Quote: 3) Civil wars
The 3rd century AD saw a lot of usurpators. Most of them were military men, supported by their soldiers. It resulted in civil wars, which were fought by the same Roman troops – which weakened the Empire’s defense and also „invited“ Germanic tribes to cross the border and to devastate the hinterlands. At least, that’s many historians’ belief. It seems to be backed by destroyed Roman towns, castles and villas. But recently there have been brought up some doubts: What if not Germanic warriors but Roman soldiers have to be accused for all that devastation? I’d like to add: Or what if Germanic warriors were hired by Romans to support their individual case? It is known that Germanic leaders were present at the acclamation of emperors, that they even were asked for their support. As late examples, think of Constantine’s „usurpation“ in 303 or Iovinus made emperor some 100 years later.
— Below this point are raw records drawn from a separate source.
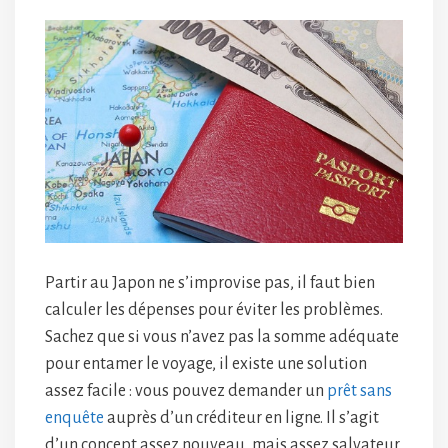
Partir au Japon ne s’improvise pas, il faut bien
calculer les dépenses pour éviter les problèmes.
Sachez que si vous n’avez pas la somme adéquate
pour entamer le voyage, il existe une solution
assez facile : vous pouvez demander un
prêt sans
enquête
auprès d’un créditeur en ligne. Il s’agit
d’un concept assez nouveau, mais assez salvateur.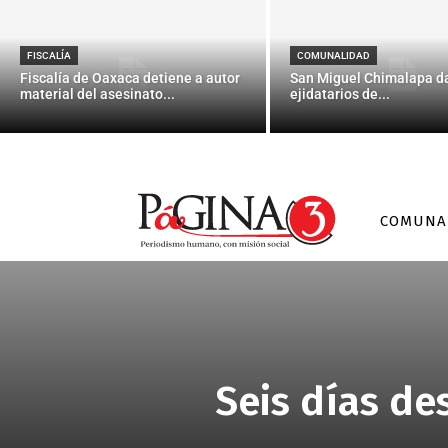
FISCALÍA
COMUNALIDAD
Fiscalía de Oaxaca detiene a autor
San Miguel Chimalapa da
material del asesinato...
ejidatarios de...
COMUNA
Seis días de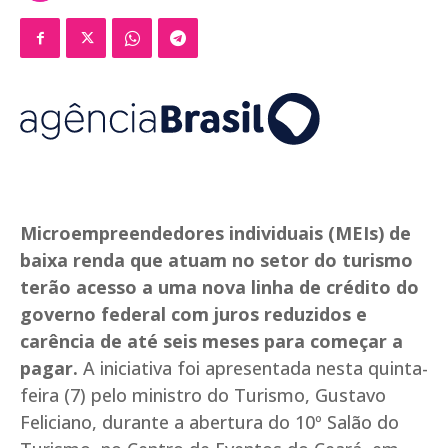
Microempreendedores individuais (MEIs) de
baixa renda que atuam no setor do turismo
terão acesso a uma nova linha de crédito do
governo federal com juros reduzidos e
carência de até seis meses para começar a
pagar.
A iniciativa foi apresentada nesta quinta-
feira (7) pelo ministro do Turismo, Gustavo
Feliciano, durante a abertura do 10º Salão do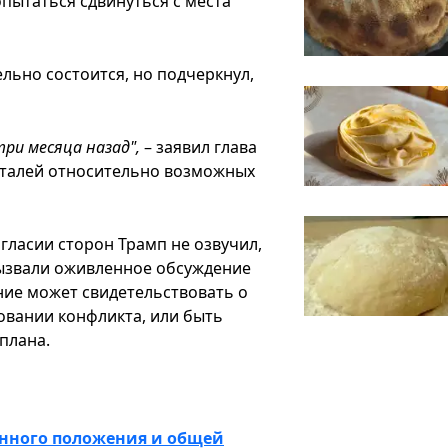
пытаться сдвинуться с места
ельно состоится, но подчеркнул,
ри месяца назад",
– заявил глава
еталей относительно возможных
гласии сторон Трамп не озвучил,
вызвали оживленное обсуждение
ние может свидетельствовать о
овании конфликта, или быть
плана.
енного положения и общей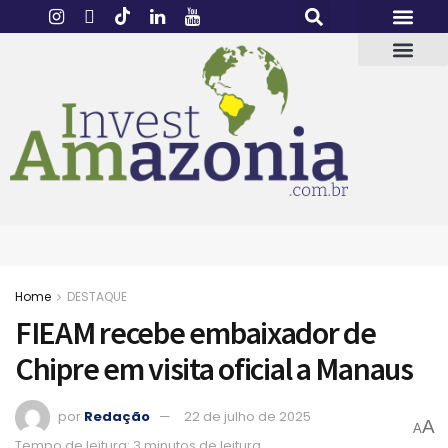
Home
DESTAQUE
FIEAM recebe embaixador de
Chipre em visita oficial a Manaus
por
Redação
22 de julho de 2025
A
A
Tempo de leitura: 3 minutos de leitura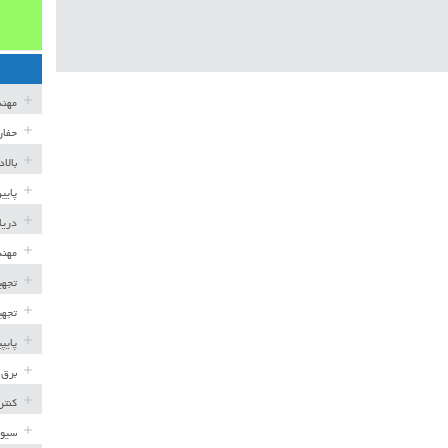
مهن
حفار
بالا
پایی
دریا
مهند
تجهی
تجهی
پایپ
برق 
کنتر
سیوی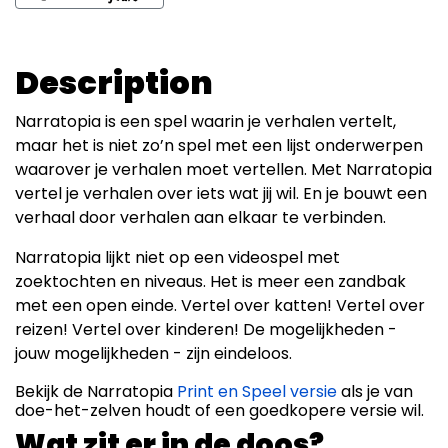
Description
Narratopia is een spel waarin je verhalen vertelt,
maar het is niet zo’n spel met een lijst onderwerpen
waarover je verhalen moet vertellen. Met Narratopia
vertel je verhalen over iets wat jij wil. En je bouwt een
verhaal door verhalen aan elkaar te verbinden.
Narratopia lijkt niet op een videospel met
zoektochten en niveaus. Het is meer een zandbak
met een open einde. Vertel over katten! Vertel over
reizen! Vertel over kinderen! De mogelijkheden -
jouw mogelijkheden - zijn eindeloos.
Bekijk de Narratopia
Print en Speel versie
als je van
doe-het-zelven houdt of een goedkopere versie wil.
Wat zit er in de doos?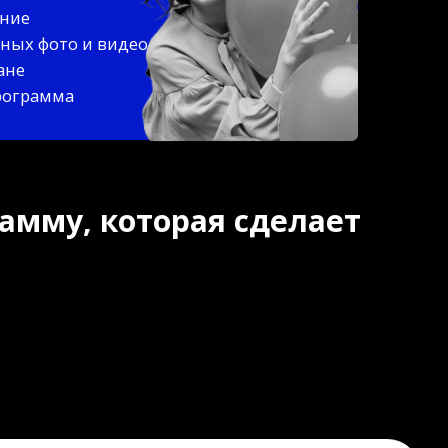
которая сделает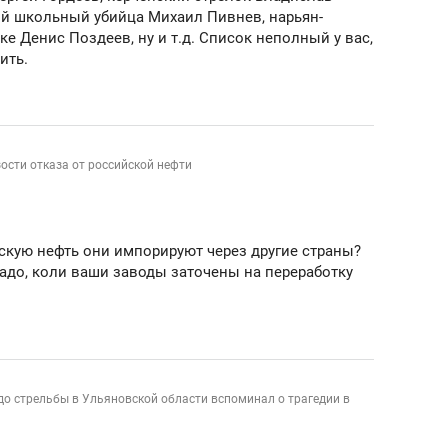
ий школьный убийца Михаил Пивнев, нарьян-
ке Денис Поздеев, ну и т.д. Список неполный у вас,
ить.
ости отказа от российской нефти
йскую нефть они импорируют через другие страны?
адо, коли ваши заводы заточены на переработку
до стрельбы в Ульяновской области вспоминал о трагедии в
But even the Batavian uprising of 68/69 springs to my mind as it was clearly linked to the events of the struggle for the emperor’s laurel.
You don't give historians enough credit. :wink: It's actually known that some emperors or usurpers (as if there was any difference) invited some 'Germanic neighbourly visits' to make it hard for their opponents. Also, we know of enough evidence (that's contemporary evidence, not just burnt-out villas) that there was plenty of Germanic raiding going on.
Of course we can't link a ruin to an ethnic perpetrator, or on whose account that perpeetrator worked. But the historians paint a clear enough picture.
I don't really seee, btw, how the Batavian Insurrection was directly linked to an imperial power struggle. :?:

Quote: 4) Germanic & Roman warlords
So, why not think of Germanic tribes as an additional ressource for warrying fractions within the Empire? There’s clear archaeological evidence for the Romans having a major impact on Germanic social structure, probably also in supporting warlike attitudes among the newly forged tribes. Eventually, in the 3rd century AD the Romans had established a tribal system of reliable allies beyond their directly controlled border regions. Unlike the Eastern front, the Romans had not had to deal with a set society in Germania. On the contrary, they had been able to build it almost from scratch. This resulted in a very warlike society, perfectly adapted to their duty of guarding the border to the North. In any case, why should those warlords turn on the Romans, to whom they debted their power? – if not by invitation to do so from another Roman fraction, who promised them even more power should their case be successful? It seems to me, that not necessarily Germanic chieftains but Roman intrigues initiated the invasions of the 3rd century.
Like I said, I don't believe in such a system created by the Romans. Furthermore, what you describe looks far more like the situation from the late 4th c. onwards, where for the first time whole Germanic tribes were used to guard the frontiers (a task it must be said they carrried out very well. It were not these groups that brought the West to its knees). However, this is more than a hundred years too late for what you advocate for the 3rd century. I think there is no evidence for a Roman-created set of Germanic tribes guarding the frontier at any point during the 3rd c.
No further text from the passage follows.